# [Extracted data entries]
((
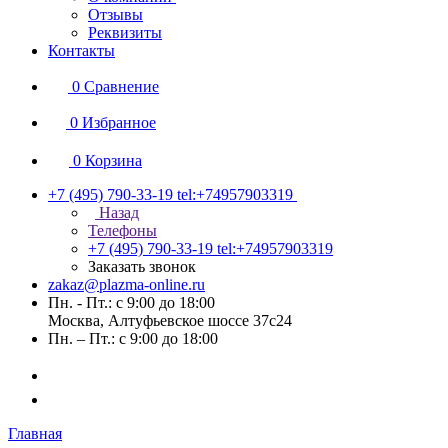
Отзывы
Реквизиты
Контакты
0
Сравнение
0
Избранное
0
Корзина
+7 (495) 790-33-19
tel:+74957903319
Назад
Телефоны
+7 (495) 790-33-19
tel:+74957903319
Заказать звонок
zakaz@plazma-online.ru
Пн. - Пт.: с 9:00 до 18:00
Москва, Алтуфьевское шоссе 37с24
Пн. – Пт.: с 9:00 до 18:00
Главная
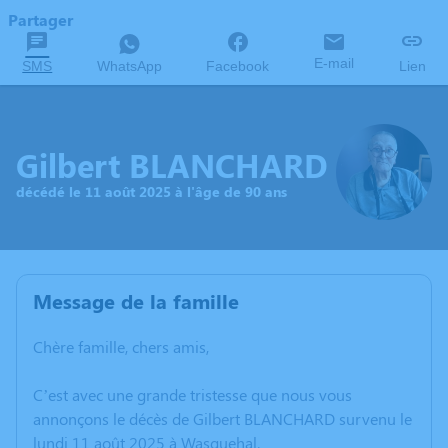
Partager
E-mail
SMS
WhatsApp
Facebook
Lien
Gilbert BLANCHARD
décédé le 11 août 2025 à l'âge de 90 ans
Message de la famille
Chère famille, chers amis,
C’est avec une grande tristesse que nous vous
annonçons le décès de Gilbert BLANCHARD survenu le
lundi 11 août 2025 à Wasquehal.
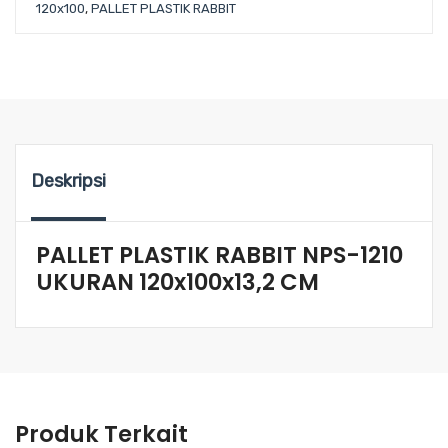
120x100
,
PALLET PLASTIK RABBIT
Deskripsi
PALLET PLASTIK RABBIT NPS-1210
UKURAN 120x100x13,2 CM
Produk Terkait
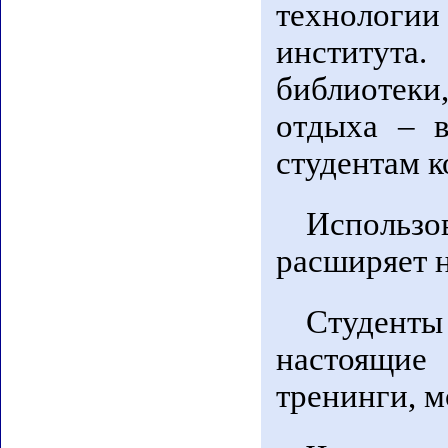
технологи
институт
библиотеки,
отдыха – в
студентам к
Использо
расширяет 
Студенты
настоящие
тренинги, 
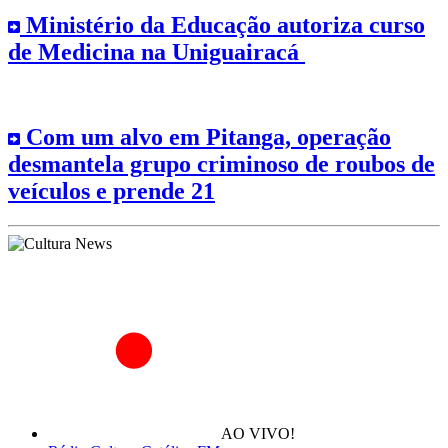
Ministério da Educação autoriza curso
de Medicina na Uniguairacá
Com um alvo em Pitanga, operação
desmantela grupo criminoso de roubos de
veículos e prende 21
AO VIVO!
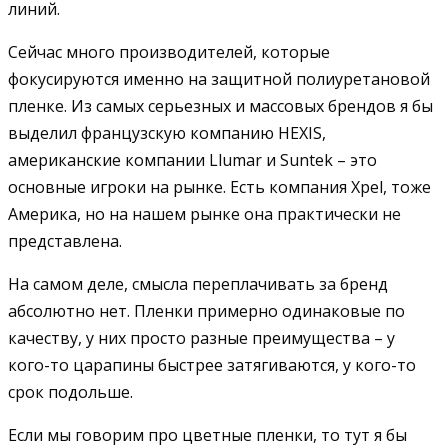
линий.
Сейчас много производителей, которые
фокусируются именно на защитной полиуретановой
пленке. Из самых серьезных и массовых брендов я бы
выделил французскую компанию HEXIS,
американские компании Llumar и Suntek – это
основные игроки на рынке. Есть компания Xpel, тоже
Америка, но на нашем рынке она практически не
представлена.
На самом деле, смысла переплачивать за бренд
абсолютно нет. Пленки примерно одинаковые по
качеству, у них просто разные преимущества – у
кого-то царапины быстрее затягиваются, у кого-то
срок подольше.
Если мы говорим про цветные пленки, то тут я бы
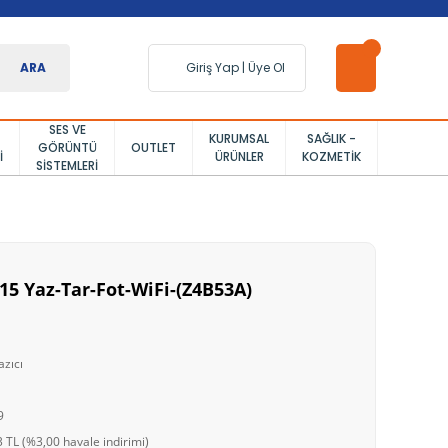
ARA
Giriş Yap
|
Üye Ol
SES VE
KURUMSAL
SAĞLIK -
GÖRÜNTÜ
OUTLET
I
ÜRÜNLER
KOZMETIK
SISTEMLERI
15 Yaz-Tar-Fot-WiFi-(Z4B53A)
azıcı
9
 TL (%3,00 havale indirimi)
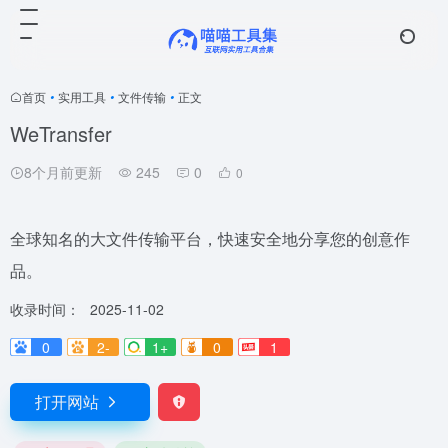
首页
•
实用工具
•
文件传输
•
正文
WeTransfer
8个月前更新
245
0
0
全球知名的大文件传输平台，快速安全地分享您的创意作
品。
收录时间：
2025-11-02
0
2-
1+
0
1
打开网站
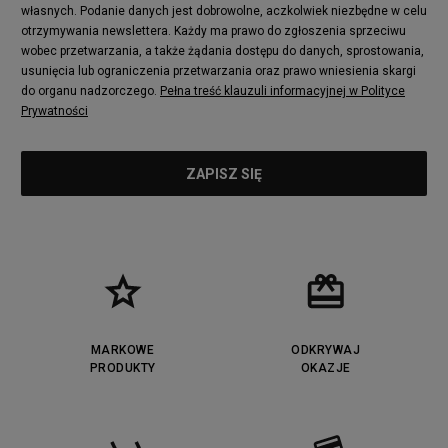
adidas Nizza
New Balance 997
własnych. Podanie danych jest dobrowolne, aczkolwiek niezbędne w celu
adidas ZX
Nike Waffle One
otrzymywania newslettera. Każdy ma prawo do zgłoszenia sprzeciwu
wobec przetwarzania, a także żądania dostępu do danych, sprostowania,
Jordan Max Aura 4
Fila Disruptor
usunięcia lub ograniczenia przetwarzania oraz prawo wniesienia skargi
Timberland 6
adidas Retropy
do organu nadzorczego.
Pełna treść klauzuli informacyjnej w Polityce
Vans SK8-HI
Puma Suede
Prywatności
Vans Authentic
Puma Slipstream
New Balance 237
Nike Air Max Dawn
Puma RS-X
adidas Adifom
Reebok Court Advance
Timberland Field Trekker
New Balance UXC72
Jordan Jumpman Two Trey
Puma Cali
Lacoste Ziane
Timberland Euro Sprint
Vans Era
Lacoste Lerond
Fila Electrove
Puma Caven
Lacoste Powercourt
MARKOWE
ODKRYWAJ
Lacoste Carnaby
PRODUKTY
Vans Classic
OKAZJE
Fila Ray Tracer
Puma Retaliate
Converse Run Star legacy CX
Nike Air Max Motif
Puma Jada
Reebok Solution MID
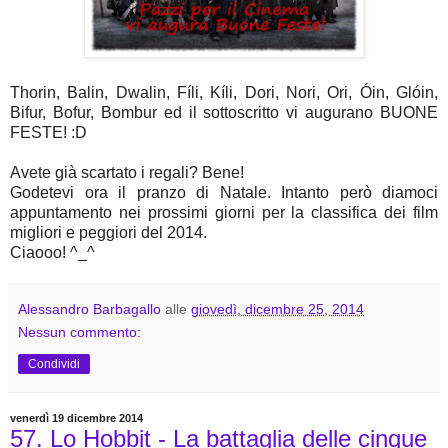
Thorin, Balin, Dwalin, Fíli, Kíli, Dori, Nori, Ori, Óin, Glóin,
Bifur, Bofur, Bombur ed il sottoscritto vi augurano BUONE
FESTE! :D
Avete già scartato i regali? Bene!
Godetevi ora il pranzo di Natale. Intanto però diamoci
appuntamento nei prossimi giorni per la classifica dei film
migliori e peggiori del 2014.
Ciaooo! ^_^
Alessandro Barbagallo
alle
giovedì, dicembre 25, 2014
Nessun commento:
Condividi
venerdì 19 dicembre 2014
57. Lo Hobbit - La battaglia delle cinque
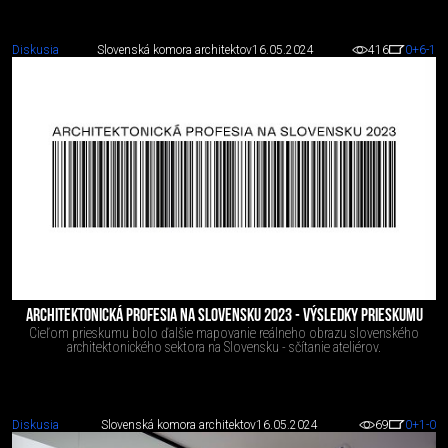
Diskusia
Slovenská komora architektov
16.05.2024
416
0
+6
-1
ARCHITEKTONICKÁ PROFESIA NA SLOVENSKU 2023 - VÝSLEDKY PRIESKUMU
Cieľom prieskumu bolo ďalšie mapovanie reálneho obrazu slovenského
architektonického sektora na Slovensku - sčítanie ateliérov.
Diskusia
Slovenská komora architektov
16.05.2024
69
0
+1
-0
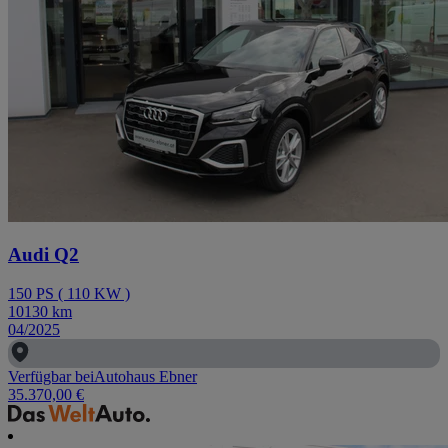
Audi Q2
150
PS
(
110
KW
)
10130
km
04/2025
Verfügbar bei
Autohaus Ebner
35.370,00 €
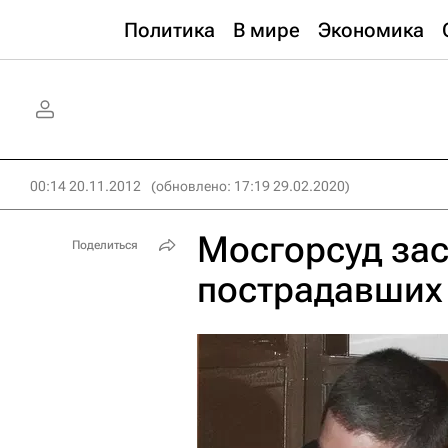
Политика
В мире
Экономика
00:14 20.11.2012
(обновлено: 17:19 29.02.2020)
Мосгорсуд зас
Поделиться
пострадавших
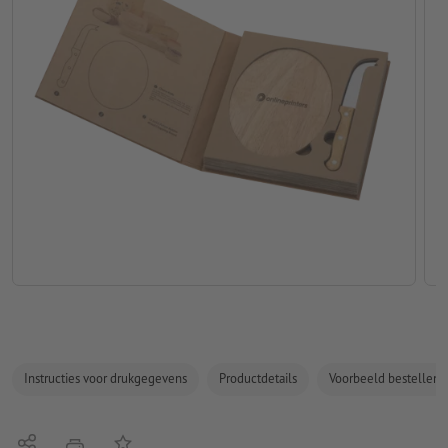
Instructies voor drukgegevens
Productdetails
Voorbeeld bestellen
Delen
Op de lijst
afdrukken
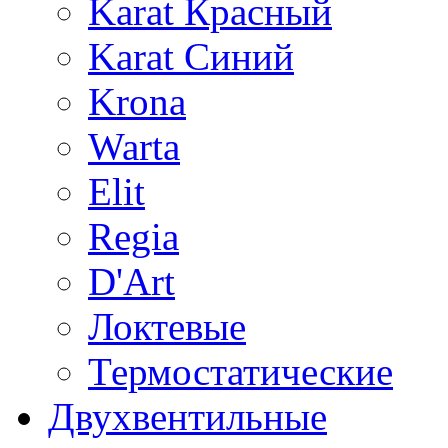
Karat Красный
Karat Синий
Krona
Warta
Elit
Regia
D'Art
Локтевые
Термостатические
Двухвентильные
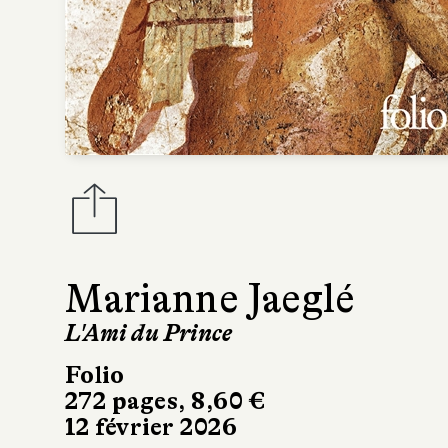
Marianne Jaeglé
L'Ami du Prince
Folio
272 pages, 8,60 €
12 février 2026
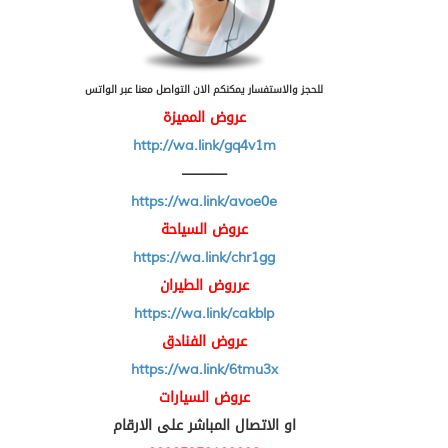
للحجز والاستفسار يمكنكم الان التواصل معنا عبر الواتس
عروض المميزة
http://wa.link/gq4v1m
———
https://wa.link/avoe0e
عروض السياحة
https://wa.link/chr1gg
عرروض الطيران
https://wa.link/cakblp
عروض الفنادق
https://wa.link/6tmu3x
عروض السيارات
او الاتصال المباشر على الارقام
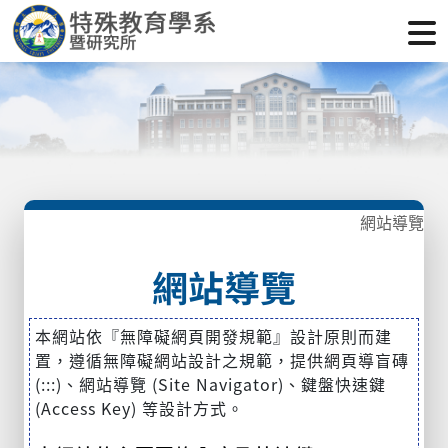
網站導覽
網站導覽
本網站依『無障礙網頁開發規範』設計原則而建
置，遵循無障礙網站設計之規範，提供網頁導盲磚
(:::)、網站導覽 (Site Navigator)、鍵盤快速鍵
(Access Key) 等設計方式。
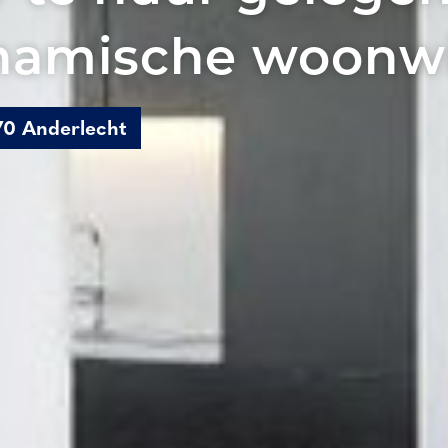
namische woonw
070 Anderlecht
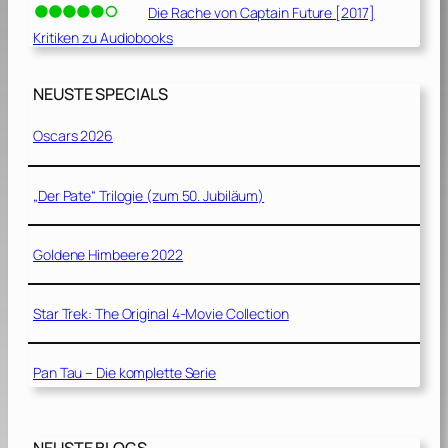
Die Rache von Captain Future [2017]
Kritiken zu Audiobooks
NEUSTE SPECIALS
Oscars 2026
„Der Pate“ Trilogie (zum 50. Jubiläum)
Goldene Himbeere 2022
Star Trek: The Original 4-Movie Collection
Pan Tau – Die komplette Serie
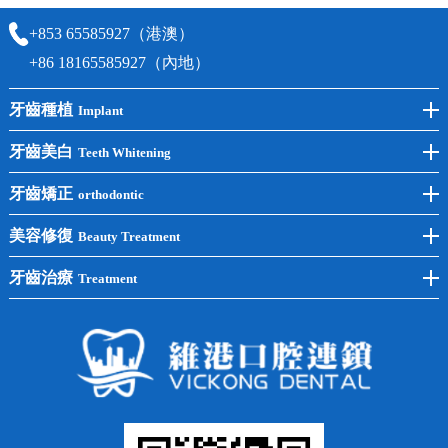
+853 65585927（港澳）
+86 18165585927（內地）
牙齒種植
Implant
前牙種植
牙齒美白
Teeth Whitening
後牙種植
冷光美白
牙齒矯正
orthodontic
單顆種植
洗牙
牙齒矯正
美容修復
Beauty Treatment
半口種植
黃黑牙
兒童矯正
全瓷牙
牙齒治療
Treatment
全口種植
四環素牙
隱形矯正
牙缺失
蛀牙補牙
常見問題
齙牙
鑲牙
智齒
牙貼面
牙列不齊
烤瓷牙
牙齦出血
地包天
義齒
拔牙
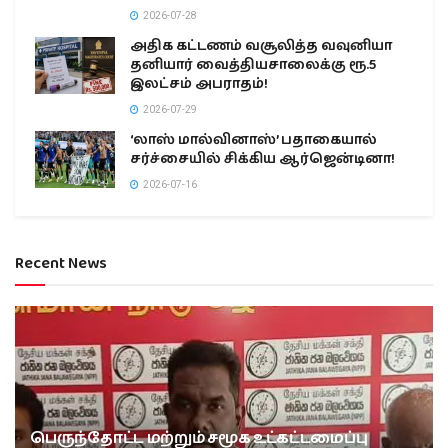
2026-07-28
அதிக கட்டணம் வசூலித்த வவுனியா
தனியார் வைத்தியசாலைக்கு ரூ.5
இலட்சம் அபராதம்!
2026-07-29
‘லாஸ் மால்வினாஸ்’ பதாகையால்
சர்ச்சையில் சிக்கிய ஆர்ஜென்டினா!
2026-07-16
Recent News
பெருந்தோட்ட மற்றும் சமூக உட்கட்டமைப்பு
))
From the line with "全球知名的大文件传输平台，快速安全地分享您的创意作" up to and including the line with "otrzymywania newslettera. Każdy" above, retype every line exactly and nothing more; leave out the pictures.

# [Response to the exercise]
全球知名的大文件传输平台，快速安全地分享您的创意作
品。
收录时间：
2025-11-02
0
2-
1+
0
1
打开网站
adidas Nizza
New Balance 997
własnych. Podanie danych jest dobrowolne, aczkolwiek niezbędne w celu
adidas ZX
Nike Waffle One
otrzymywania newslettera. Każdy ma prawo do zgłoszenia sprzeciwu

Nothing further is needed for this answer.